One of my favorite composers is Joaquin Rodrigo. His composition Concierto de Aranjuez ranks as my all-time favorite piece of music, all three movements of it. My husband loves Spanish guitar music as much as I do. I bought him a Rodrigo CD for his birthday this past summer, which I have since stolen and put in my car to serenade me on my drive to the office.
We were lucky enough to see Uruguayan guitarist Marco Sartor with a local symphony orchestra two winters ago. He played Concierto de Aranjuez, the first movement of which is one of the most enchanting things I have ever heard. It’s jaunty, flighty, and downright cheerful. Allegro con spirito and I became fast friends that night. We’re still inseparable.

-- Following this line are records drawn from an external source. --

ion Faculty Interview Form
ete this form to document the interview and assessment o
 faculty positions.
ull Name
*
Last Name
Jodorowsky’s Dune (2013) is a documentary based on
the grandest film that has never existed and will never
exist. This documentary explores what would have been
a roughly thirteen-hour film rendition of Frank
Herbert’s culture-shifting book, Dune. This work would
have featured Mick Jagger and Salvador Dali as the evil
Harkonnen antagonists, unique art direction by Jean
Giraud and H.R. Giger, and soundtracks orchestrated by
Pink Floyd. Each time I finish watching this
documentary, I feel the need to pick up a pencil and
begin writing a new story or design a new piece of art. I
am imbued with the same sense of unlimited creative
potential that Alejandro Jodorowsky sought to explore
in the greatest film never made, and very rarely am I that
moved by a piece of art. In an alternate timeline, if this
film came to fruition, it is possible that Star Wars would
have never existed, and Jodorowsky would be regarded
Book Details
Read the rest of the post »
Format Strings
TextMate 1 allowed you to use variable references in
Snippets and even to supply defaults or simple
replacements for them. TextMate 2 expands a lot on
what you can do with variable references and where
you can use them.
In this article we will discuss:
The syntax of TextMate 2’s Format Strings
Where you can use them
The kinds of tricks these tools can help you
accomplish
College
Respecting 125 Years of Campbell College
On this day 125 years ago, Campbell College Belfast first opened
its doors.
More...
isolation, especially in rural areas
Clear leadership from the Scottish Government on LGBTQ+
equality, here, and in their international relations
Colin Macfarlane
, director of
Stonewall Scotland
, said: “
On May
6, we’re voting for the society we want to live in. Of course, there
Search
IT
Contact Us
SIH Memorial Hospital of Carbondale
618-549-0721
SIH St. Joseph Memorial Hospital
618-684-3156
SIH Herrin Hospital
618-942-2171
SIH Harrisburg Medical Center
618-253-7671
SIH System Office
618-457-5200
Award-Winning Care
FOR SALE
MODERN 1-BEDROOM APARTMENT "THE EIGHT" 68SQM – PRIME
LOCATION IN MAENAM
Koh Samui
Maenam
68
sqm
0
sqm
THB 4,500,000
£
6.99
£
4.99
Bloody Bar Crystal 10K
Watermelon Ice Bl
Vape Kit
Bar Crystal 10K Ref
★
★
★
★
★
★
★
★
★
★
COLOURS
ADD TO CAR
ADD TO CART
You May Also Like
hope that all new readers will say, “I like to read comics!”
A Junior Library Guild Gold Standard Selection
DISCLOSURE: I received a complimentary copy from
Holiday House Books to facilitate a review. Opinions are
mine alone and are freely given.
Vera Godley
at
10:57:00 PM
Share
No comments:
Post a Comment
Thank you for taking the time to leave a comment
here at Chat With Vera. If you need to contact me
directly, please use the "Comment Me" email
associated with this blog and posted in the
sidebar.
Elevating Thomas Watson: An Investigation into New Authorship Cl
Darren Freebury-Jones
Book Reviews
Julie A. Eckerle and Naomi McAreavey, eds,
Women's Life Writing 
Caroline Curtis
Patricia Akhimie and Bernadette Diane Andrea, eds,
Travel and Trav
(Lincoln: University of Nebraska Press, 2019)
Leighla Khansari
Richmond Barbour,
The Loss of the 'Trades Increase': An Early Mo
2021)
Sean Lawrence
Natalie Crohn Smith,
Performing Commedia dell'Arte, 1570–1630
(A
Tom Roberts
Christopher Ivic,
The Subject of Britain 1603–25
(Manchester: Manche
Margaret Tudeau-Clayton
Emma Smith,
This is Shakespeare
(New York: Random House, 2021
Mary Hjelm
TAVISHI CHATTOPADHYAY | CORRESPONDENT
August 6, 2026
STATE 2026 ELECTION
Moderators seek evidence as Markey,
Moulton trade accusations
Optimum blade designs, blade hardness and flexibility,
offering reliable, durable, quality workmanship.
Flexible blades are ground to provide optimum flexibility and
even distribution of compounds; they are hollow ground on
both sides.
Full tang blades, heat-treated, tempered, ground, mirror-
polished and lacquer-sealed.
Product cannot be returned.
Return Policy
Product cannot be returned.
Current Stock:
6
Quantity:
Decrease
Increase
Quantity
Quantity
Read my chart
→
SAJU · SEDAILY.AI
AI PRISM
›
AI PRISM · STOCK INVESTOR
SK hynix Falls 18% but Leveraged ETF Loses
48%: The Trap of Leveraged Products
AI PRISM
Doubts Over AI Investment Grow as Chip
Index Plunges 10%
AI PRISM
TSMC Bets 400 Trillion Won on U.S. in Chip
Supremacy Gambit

When I came down from my spirito high, I began to appreciate Rodrigo’s other compositions. The first movement of Fantasia para un gentilhombre reminds me, for some inexplicable reason, of summer afternoons at our neighbors’ pool. This piece, in four movements, happens to follow Concierto de Aranjuez on the Rodrigo CD. Tracks eight, nine, and ten are three movements from another Rodrigo composition, Concierto para una fiesta. The first time I heard the first movement, Allegro deciso, it was swallowed up in the noise of highway traffic during my morning commute, and it fell flat on my spoiled ears. For weeks after, I skipped over everything beyond track seven.
A few weeks ago, I let track eight play uninterrupted — this time without the highway noise. Suddenly, it was as if my ears were relearning to hear; the depth of sound I heard took my breath away. Where had all those instruments been those times before? Where had all those notes been, those glorious notes? I found myself literally swooning. The first movement of Concierto para una fiesta is choppy and cacophonous in places, normally two things I want to keep far from my sensitive ears. But something about this piece resonates with me. In many ways, it reminds me of the beauty that results when so much of the chaos of life is full and present. It’s not always smooth, it’s not always fluid, and it’s definitely not always harmonious. But there is a familiar theme that runs throughout and revisits at just the right times. And the notes… oh, the notes. Somehow, some way, they work together in a discordant harmony that my limited mind can’t process.
Rodrigo was blind from childhood, but he saw life in a way I wonder if I ever can, or ever will. Still, listening to his music is beginning to give me ears to see, and for that, I am grateful.